The desert can seem like an inhospitable growing environment, but those who live there know differently. Cactus, succulents, wildflowers, grasses and trees still proliferate where moisture is scarce, providing eye-catching shapes and colors. If the desert is your dwelling, incorporate native plants into your landscape for easier growth and care, but ensure the soil drains well before you plant. DesertUSA.com suggests replacing heavier clay soils with a lighter soil that drains easier and using walls and other structures to provide shelter and funnel more water to plants.
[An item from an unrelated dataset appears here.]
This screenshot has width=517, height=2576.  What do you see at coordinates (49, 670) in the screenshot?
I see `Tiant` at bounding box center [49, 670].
Grow a Joshua tree as a landscape focal point. The largest of all yucca varieties, it has a twisting trunk and branches punctuated by palm-like leaf clusters at the tips. It grows at elevations from 2,000 to 6,000 feet and is found in the Mojave Desert in California, and in Nevada, Utah and Arizona. Cultivate it in dry soil. Germinate a seed in a wet medium and keep growing the young plant in a tall “pot,” like a PVC pipe, to prepare the root system, or transplant a young tree. Joshua Trees take several years to develop their distinctive appearance. Certain transplants have been known to grow 5 feet in one decade.
Showy milkweed, like other plants of the same species, are desert perennials, found from Canada to Texas, that attract butterflies. They grow from 3 to 6 feet tall. The rose-colored flowers grow in a five-point star pattern, appear in clusters and feature slits that contain pollen sacks. Monarchs lay their larvae on the undersides of plants and the larvae consumes the foliage, which is toxic, to make themselves less tasty to predators. Sow the seeds that have been moist stratified for three months at 40 degrees Fahrenheit in the late fall or early spring. Plant them in full sun and well-drained soil and keep the plants moderately watered.
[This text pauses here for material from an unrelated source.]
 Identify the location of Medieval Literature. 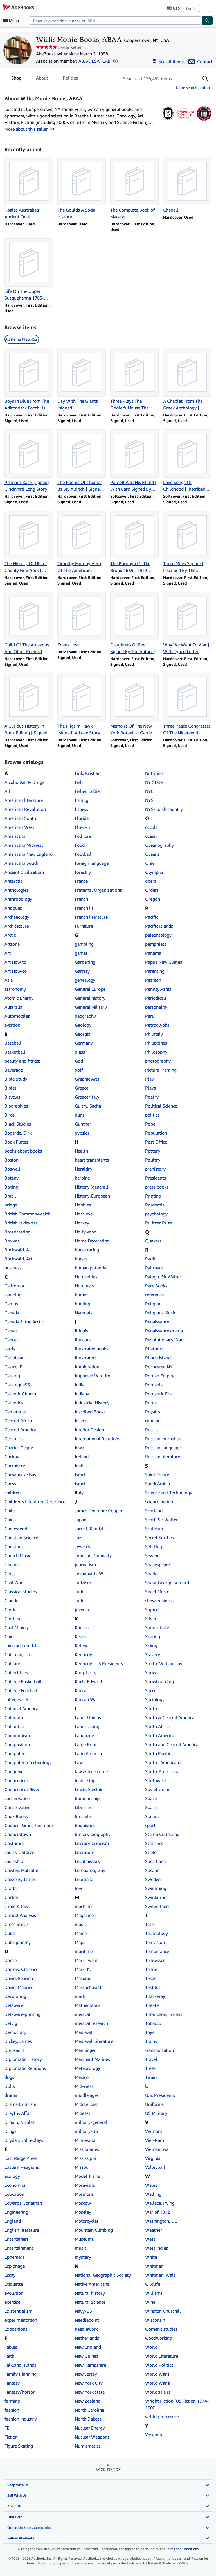
(94, 2041).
This slender annual herb has little foliage but bright yellow flowers atop multiple-branching stems. These flowers bloom February to May and are found in desolate stretches along roadsides and mesas in Arizona, Nevada, California and Utah where the weather is notoriously hot and dry. Sow desert sunflower seeds in full sun and in well-drained, sandy soil.
Organ Pipe Cactus
Organ pipe cactus is a classic desert plant that grows up to 20 feet tall and 12 feet wide. A ribbed evergreen, it has erect green stems separated into various sections, and is covered in spiny clusters. Its white flowers bloom at night in the spring and summer, and its red fruit that is between 2 and 3 feet long is edible. Plant organ pipe cactus in well-drained soil and in full sun. Cultivate seeds or rooted cuttings. Protect the plants from frost, which damages the growing tips.